- Instructions for the task
Within the entries below, the lines from the one with "tangan Anak-Anak Semakin Besar" through the one with "ebih banyak" are to be set down exactly, both ends kept.

- Data records
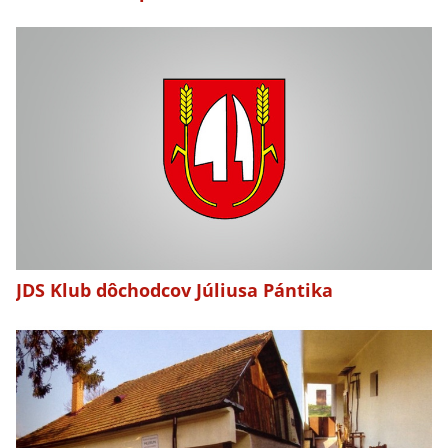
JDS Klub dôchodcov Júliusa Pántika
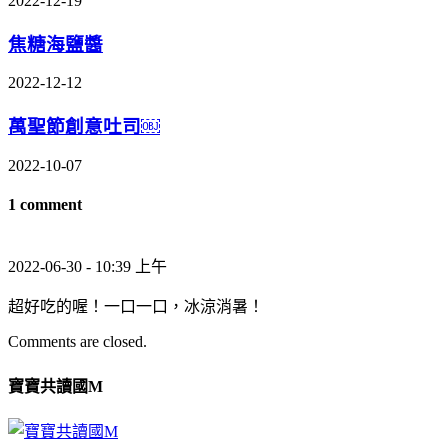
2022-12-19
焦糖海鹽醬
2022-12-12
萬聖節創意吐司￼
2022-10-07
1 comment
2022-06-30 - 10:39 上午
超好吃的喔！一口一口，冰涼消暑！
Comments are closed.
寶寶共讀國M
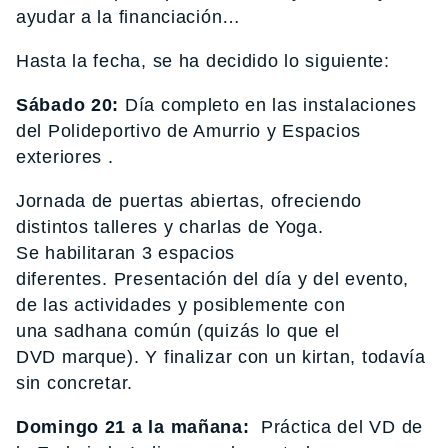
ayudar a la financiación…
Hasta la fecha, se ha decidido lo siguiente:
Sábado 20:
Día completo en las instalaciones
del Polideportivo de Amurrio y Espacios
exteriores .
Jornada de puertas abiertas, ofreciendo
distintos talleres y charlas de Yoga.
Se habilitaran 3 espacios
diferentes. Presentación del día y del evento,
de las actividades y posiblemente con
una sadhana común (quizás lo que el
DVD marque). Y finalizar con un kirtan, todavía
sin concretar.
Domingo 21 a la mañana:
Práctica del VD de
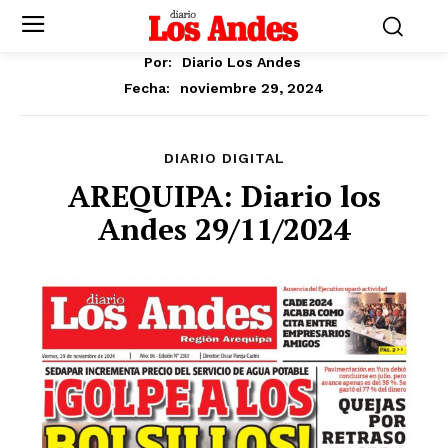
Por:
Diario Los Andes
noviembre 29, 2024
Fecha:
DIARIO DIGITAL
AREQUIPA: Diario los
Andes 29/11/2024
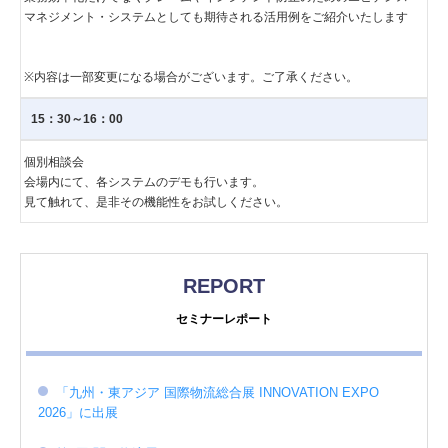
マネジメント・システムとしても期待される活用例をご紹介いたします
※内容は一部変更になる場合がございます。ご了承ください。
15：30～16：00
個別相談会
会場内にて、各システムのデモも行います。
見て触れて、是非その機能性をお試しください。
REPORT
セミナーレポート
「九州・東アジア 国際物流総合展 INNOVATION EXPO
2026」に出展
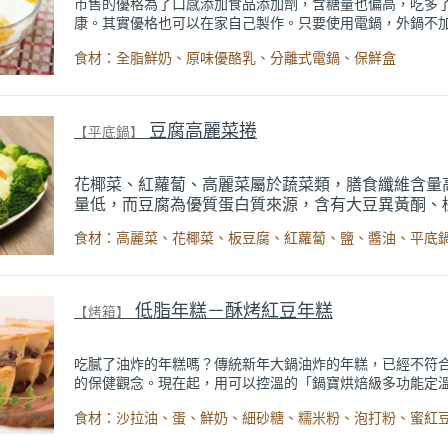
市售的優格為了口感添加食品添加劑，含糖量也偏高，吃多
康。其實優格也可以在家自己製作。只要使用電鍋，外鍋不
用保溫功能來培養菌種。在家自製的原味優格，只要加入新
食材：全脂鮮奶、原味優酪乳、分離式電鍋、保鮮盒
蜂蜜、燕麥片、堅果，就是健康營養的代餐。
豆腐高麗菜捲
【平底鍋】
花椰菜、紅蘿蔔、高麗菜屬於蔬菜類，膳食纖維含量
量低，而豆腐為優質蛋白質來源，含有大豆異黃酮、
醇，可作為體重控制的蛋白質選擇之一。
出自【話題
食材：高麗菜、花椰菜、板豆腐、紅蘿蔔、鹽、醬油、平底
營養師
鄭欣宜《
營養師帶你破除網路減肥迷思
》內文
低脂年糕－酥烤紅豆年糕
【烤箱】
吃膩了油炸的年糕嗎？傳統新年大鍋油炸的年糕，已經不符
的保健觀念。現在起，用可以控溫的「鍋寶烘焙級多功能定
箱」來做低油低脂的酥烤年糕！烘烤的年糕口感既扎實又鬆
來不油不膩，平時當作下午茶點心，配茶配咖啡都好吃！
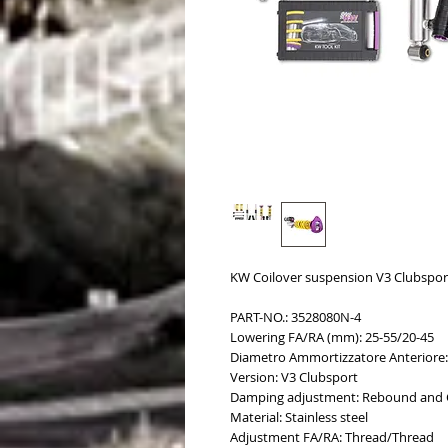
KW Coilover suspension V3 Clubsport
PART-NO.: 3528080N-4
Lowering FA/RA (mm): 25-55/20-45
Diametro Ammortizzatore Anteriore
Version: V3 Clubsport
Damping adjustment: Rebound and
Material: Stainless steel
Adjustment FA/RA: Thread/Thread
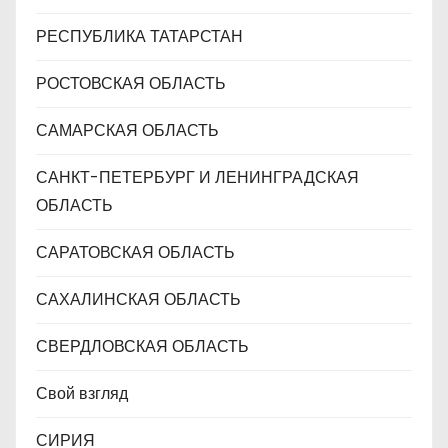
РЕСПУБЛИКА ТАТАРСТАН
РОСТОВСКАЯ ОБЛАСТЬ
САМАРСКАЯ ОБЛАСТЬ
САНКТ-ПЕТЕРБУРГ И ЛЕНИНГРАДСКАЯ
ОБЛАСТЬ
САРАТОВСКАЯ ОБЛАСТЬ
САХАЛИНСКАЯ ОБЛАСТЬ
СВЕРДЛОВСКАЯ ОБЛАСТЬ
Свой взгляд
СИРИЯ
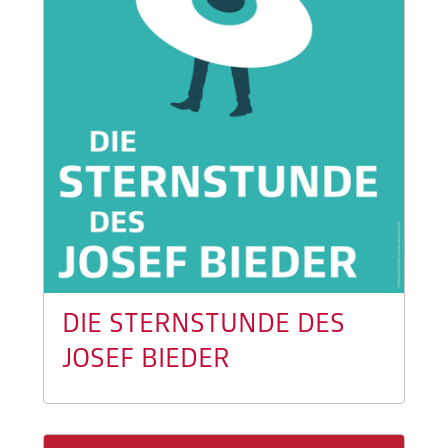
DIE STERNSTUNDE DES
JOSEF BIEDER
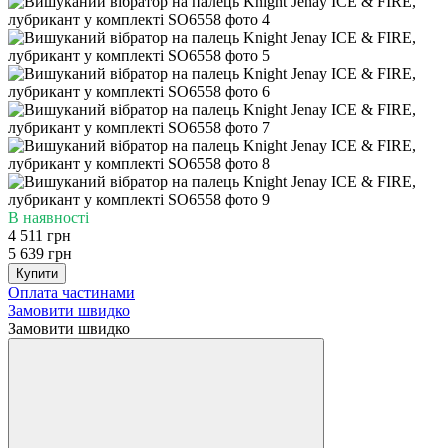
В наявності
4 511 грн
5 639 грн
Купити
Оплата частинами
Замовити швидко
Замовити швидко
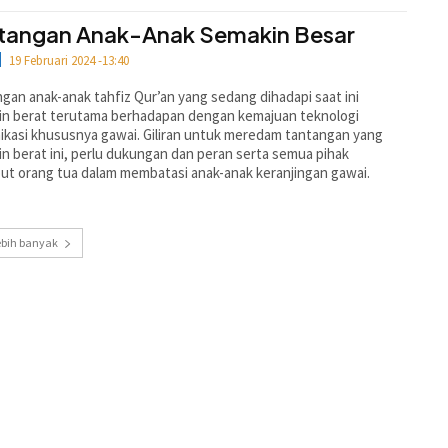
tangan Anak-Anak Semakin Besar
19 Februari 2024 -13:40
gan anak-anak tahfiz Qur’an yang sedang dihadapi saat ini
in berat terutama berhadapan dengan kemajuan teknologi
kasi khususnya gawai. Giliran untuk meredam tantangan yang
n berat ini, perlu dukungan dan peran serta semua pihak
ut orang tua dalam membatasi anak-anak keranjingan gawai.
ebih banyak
--
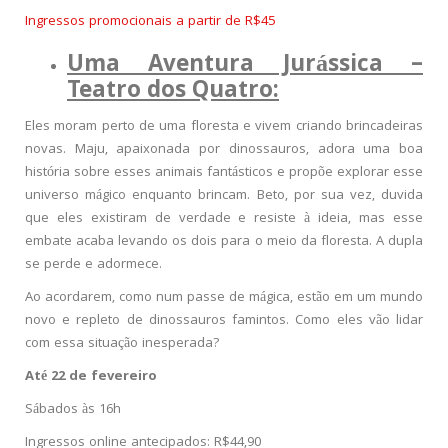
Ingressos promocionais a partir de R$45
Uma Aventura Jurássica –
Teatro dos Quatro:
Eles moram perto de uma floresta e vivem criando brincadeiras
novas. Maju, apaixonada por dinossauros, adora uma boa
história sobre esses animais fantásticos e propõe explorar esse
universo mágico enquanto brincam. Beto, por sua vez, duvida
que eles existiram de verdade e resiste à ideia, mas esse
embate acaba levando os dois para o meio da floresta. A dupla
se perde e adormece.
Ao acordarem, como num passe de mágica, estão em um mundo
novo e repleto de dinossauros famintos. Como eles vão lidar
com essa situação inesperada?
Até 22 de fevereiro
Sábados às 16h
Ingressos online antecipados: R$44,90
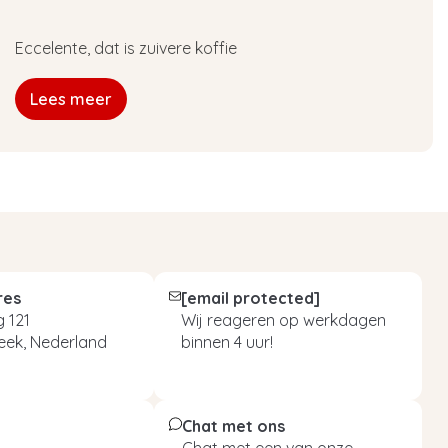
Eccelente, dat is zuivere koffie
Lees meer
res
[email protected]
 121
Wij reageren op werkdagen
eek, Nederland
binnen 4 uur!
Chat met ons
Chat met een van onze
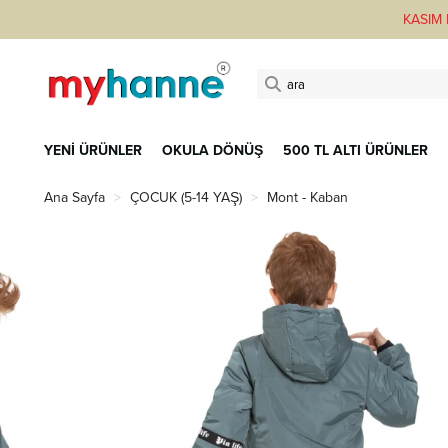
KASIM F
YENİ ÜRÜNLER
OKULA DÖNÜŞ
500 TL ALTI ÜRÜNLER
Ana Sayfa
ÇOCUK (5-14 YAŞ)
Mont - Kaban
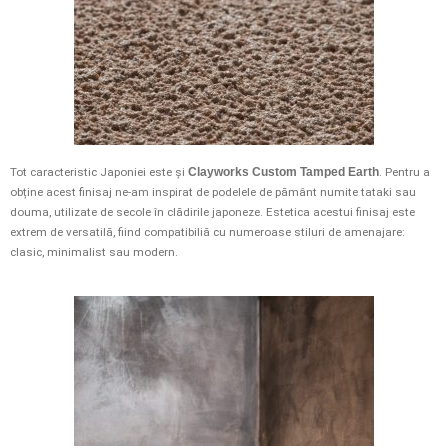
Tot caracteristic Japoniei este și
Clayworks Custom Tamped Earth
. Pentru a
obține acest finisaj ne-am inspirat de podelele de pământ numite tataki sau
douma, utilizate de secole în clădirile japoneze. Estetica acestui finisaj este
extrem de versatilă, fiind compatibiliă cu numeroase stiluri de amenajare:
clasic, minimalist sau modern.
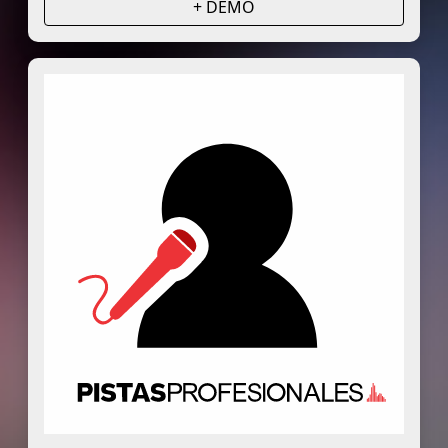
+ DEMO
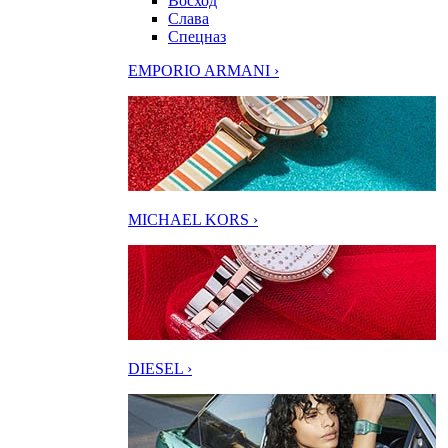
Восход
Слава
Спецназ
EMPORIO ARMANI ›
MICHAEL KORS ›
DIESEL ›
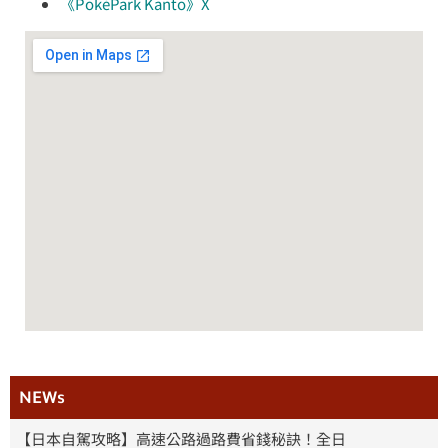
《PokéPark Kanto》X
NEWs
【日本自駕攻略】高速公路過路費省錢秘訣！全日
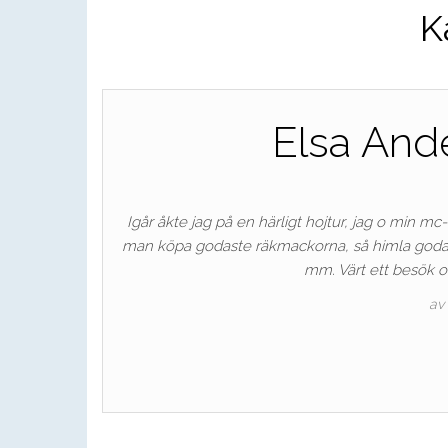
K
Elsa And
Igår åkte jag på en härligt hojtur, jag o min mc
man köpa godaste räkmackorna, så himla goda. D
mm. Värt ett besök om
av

- Response
tangan Anak-Anak Semakin Besar
19 Februari 2024 -13:40
gan anak-anak tahfiz Qur’an yang sedang dihadapi saat ini
in berat terutama berhadapan dengan kemajuan teknologi
kasi khususnya gawai. Giliran untuk meredam tantangan yang
n berat ini, perlu dukungan dan peran serta semua pihak
ut orang tua dalam membatasi anak-anak keranjingan gawai.
ebih banyak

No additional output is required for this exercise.